If the concern is "did the model respond and was the response cheap and fast," Cloudflare is enough. If the concern is "did the agent do the right thing on behalf of the right person with the right tools," that is the job Archestra was built for.

How Cloudflare AI Gateway and Archestra Stack

The typical topology, when both are present, looks like this:

user -> app -> archestra (agent + mcp + guardrails) -> cloudflare ai gateway (cache/limits/failover) -> openai/anthropic/...
                            |
                            +-> mcp servers (sandboxed, identity-routed)

Archestra fronts the agent. When the agent needs a model call, Archestra's router can point at Cloudflare's OpenAI-compatible endpoint as the upstream. Cloudflare keeps doing what it is good at - cache hits, rate limits, failover when a provider goes sideways, edge logs. Archestra does the agent-layer work above it: which user, which tool, which MCP server, which decision, which audit entry.

This stack is cleaner than it sounds. Archestra does not need to re-implement edge caching, and Cloudflare does not need to learn what an MCP tool is. Each layer terminates a different unit of work and they do not fight over the same job. Compare to the LiteLLM setup - same shape, different middle layer. For the auth-side story for the agent layer in detail, the MCP authentication guide is the right next read.

Picking Between Cloudflare AI Gateway, Archestra, or Both

Use Cloudflare AI Gateway alone when the concern is provider routing, caching, rate limits, and edge-level logging for direct LLM access. No agents, no tools, no MCP. Cloudflare is the right answer and adding Archestra would be overkill.
Use Archestra alone when starting fresh and wanting the agent layer, the MCP gateway, and the LLM proxy in one stack with one auth story and one audit trail.

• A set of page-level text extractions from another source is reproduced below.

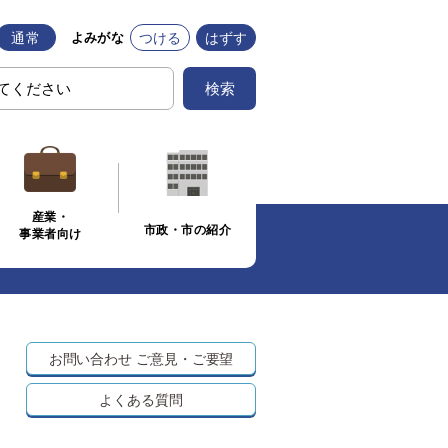
通常
つける
はずす
よみがな
検索
産業・
市政・市の紹介
事業者向け
お問い合わせ
ご意見・ご要望
よくある質問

The Archestra LLM proxy covers the providers most teams need, and Cloudflare can be added later when caching becomes the bottleneck.
Use both when Cloudflare AI Gateway is already in production for cost and reliability reasons and agents are now being added. Put Archestra in front for the agent and MCP layer, point Archestra's router at the Cloudflare endpoint, and let Cloudflare keep doing the edge job. That is the answer for any platform team that does not need to replace Cloudflare, but does need a layer above it.

Two products, two different jobs, two layers of the stack. Cloudflare AI Gateway is doing the edge work and doing it well. Archestra is doing the agent work that the edge cannot see. Pick the one that matches the problem at hand, and stack them when the problem spans both.